— Task directions —
Copy out the material in full. Leave every line as it is.

*** Begin section ***

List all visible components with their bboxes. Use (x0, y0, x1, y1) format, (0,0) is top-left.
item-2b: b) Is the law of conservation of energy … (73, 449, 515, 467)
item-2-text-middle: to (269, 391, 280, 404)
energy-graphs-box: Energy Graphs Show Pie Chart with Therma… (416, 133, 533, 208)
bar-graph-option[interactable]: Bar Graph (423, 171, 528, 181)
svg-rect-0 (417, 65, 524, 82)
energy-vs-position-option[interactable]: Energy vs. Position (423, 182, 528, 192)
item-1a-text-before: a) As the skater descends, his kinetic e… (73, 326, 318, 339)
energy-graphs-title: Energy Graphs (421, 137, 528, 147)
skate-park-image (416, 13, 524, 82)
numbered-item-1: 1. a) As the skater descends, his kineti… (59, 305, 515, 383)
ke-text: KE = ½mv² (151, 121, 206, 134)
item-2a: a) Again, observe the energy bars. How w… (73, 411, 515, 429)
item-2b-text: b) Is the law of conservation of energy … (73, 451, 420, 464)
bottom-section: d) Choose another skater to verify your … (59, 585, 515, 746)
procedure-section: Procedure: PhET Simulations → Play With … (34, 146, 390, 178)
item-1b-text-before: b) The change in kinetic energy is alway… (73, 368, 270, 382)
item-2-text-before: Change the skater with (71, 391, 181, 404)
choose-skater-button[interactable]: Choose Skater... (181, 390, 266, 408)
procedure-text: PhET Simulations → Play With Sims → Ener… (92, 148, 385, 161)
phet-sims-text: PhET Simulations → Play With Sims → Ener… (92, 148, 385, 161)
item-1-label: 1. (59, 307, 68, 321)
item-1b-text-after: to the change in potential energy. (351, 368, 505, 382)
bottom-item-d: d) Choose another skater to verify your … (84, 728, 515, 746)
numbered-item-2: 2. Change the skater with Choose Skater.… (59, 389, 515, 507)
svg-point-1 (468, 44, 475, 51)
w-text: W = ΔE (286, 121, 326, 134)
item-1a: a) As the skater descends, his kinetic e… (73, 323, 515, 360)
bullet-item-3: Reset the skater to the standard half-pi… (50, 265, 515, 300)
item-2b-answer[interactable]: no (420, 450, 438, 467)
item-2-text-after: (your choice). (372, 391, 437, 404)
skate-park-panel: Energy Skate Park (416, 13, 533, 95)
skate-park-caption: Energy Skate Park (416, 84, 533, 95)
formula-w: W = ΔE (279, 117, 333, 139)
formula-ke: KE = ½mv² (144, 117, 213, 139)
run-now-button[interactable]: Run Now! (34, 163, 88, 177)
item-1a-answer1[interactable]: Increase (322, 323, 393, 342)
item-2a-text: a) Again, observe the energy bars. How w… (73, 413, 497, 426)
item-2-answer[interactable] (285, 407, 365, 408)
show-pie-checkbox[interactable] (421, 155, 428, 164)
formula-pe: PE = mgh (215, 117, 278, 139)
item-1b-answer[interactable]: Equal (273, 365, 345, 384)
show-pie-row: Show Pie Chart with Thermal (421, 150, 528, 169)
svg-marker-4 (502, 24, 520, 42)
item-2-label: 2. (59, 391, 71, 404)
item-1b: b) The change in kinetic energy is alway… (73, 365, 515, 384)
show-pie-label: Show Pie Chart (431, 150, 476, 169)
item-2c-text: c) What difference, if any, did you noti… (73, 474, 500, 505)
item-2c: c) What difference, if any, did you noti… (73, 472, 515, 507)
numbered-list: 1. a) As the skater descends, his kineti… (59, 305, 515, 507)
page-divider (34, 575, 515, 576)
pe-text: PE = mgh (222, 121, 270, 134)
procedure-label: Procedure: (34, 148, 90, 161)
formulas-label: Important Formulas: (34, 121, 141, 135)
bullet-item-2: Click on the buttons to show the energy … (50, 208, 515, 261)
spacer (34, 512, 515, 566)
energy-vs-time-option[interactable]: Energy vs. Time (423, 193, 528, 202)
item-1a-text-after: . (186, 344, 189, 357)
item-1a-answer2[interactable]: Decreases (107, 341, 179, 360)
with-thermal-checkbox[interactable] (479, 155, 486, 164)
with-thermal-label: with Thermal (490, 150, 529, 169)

*** End section ***

— Answer for this exercise —
List all visible components with their bboxes. Use (x0, y0, x1, y1) format, (0,0) is top-left.
item-2b: b) Is the law of conservation of energy … (73, 449, 515, 467)
item-2-text-middle: to (269, 391, 280, 404)
energy-graphs-box: Energy Graphs Show Pie Chart with Therma… (416, 133, 533, 208)
bar-graph-option[interactable]: Bar Graph (423, 171, 528, 181)
svg-rect-0 (417, 65, 524, 82)
energy-vs-position-option[interactable]: Energy vs. Position (423, 182, 528, 192)
item-1a-text-before: a) As the skater descends, his kinetic e… (73, 326, 318, 339)
energy-graphs-title: Energy Graphs (421, 137, 528, 147)
skate-park-image (416, 13, 524, 82)
numbered-item-1: 1. a) As the skater descends, his kineti… (59, 305, 515, 383)
ke-text: KE = ½mv² (151, 121, 206, 134)
item-2a: a) Again, observe the energy bars. How w… (73, 411, 515, 429)
item-2b-text: b) Is the law of conservation of energy … (73, 451, 420, 464)
bottom-section: d) Choose another skater to verify your … (59, 585, 515, 746)
procedure-section: Procedure: PhET Simulations → Play With … (34, 146, 390, 178)
item-1b-text-before: b) The change in kinetic energy is alway… (73, 368, 270, 382)
item-2-text-before: Change the skater with (71, 391, 181, 404)
choose-skater-button[interactable]: Choose Skater... (181, 390, 266, 408)
procedure-text: PhET Simulations → Play With Sims → Ener… (92, 148, 385, 161)
phet-sims-text: PhET Simulations → Play With Sims → Ener… (92, 148, 385, 161)
item-1-label: 1. (59, 307, 68, 321)
item-1b-text-after: to the change in potential energy. (351, 368, 505, 382)
bottom-item-d: d) Choose another skater to verify your … (84, 728, 515, 746)
numbered-item-2: 2. Change the skater with Choose Skater.… (59, 389, 515, 507)
svg-point-1 (468, 44, 475, 51)
w-text: W = ΔE (286, 121, 326, 134)
item-1a: a) As the skater descends, his kinetic e… (73, 323, 515, 360)
bullet-item-3: Reset the skater to the standard half-pi… (50, 265, 515, 300)
item-2b-answer[interactable]: no (420, 450, 438, 467)
item-2-text-after: (your choice). (372, 391, 437, 404)
skate-park-panel: Energy Skate Park (416, 13, 533, 95)
skate-park-caption: Energy Skate Park (416, 84, 533, 95)
formula-w: W = ΔE (279, 117, 333, 139)
formula-ke: KE = ½mv² (144, 117, 213, 139)
run-now-button[interactable]: Run Now! (34, 163, 88, 177)
item-1a-answer1[interactable]: Increase (322, 323, 393, 342)
item-2a-text: a) Again, observe the energy bars. How w… (73, 413, 497, 426)
item-2-answer[interactable] (285, 407, 365, 408)
show-pie-checkbox[interactable] (421, 155, 428, 164)
formula-pe: PE = mgh (215, 117, 278, 139)
item-1b-answer[interactable]: Equal (273, 365, 345, 384)
show-pie-row: Show Pie Chart with Thermal (421, 150, 528, 169)
svg-marker-4 (502, 24, 520, 42)
item-2-label: 2. (59, 391, 71, 404)
item-1b: b) The change in kinetic energy is alway… (73, 365, 515, 384)
show-pie-label: Show Pie Chart (431, 150, 476, 169)
item-2c-text: c) What difference, if any, did you noti… (73, 474, 500, 505)
item-2c: c) What difference, if any, did you noti… (73, 472, 515, 507)
numbered-list: 1. a) As the skater descends, his kineti… (59, 305, 515, 507)
page-divider (34, 575, 515, 576)
pe-text: PE = mgh (222, 121, 270, 134)
procedure-label: Procedure: (34, 148, 90, 161)
formulas-label: Important Formulas: (34, 121, 141, 135)
bullet-item-2: Click on the buttons to show the energy … (50, 208, 515, 261)
spacer (34, 512, 515, 566)
energy-vs-time-option[interactable]: Energy vs. Time (423, 193, 528, 202)
item-1a-text-after: . (186, 344, 189, 357)
item-1a-answer2[interactable]: Decreases (107, 341, 179, 360)
with-thermal-checkbox[interactable] (479, 155, 486, 164)
with-thermal-label: with Thermal (490, 150, 529, 169)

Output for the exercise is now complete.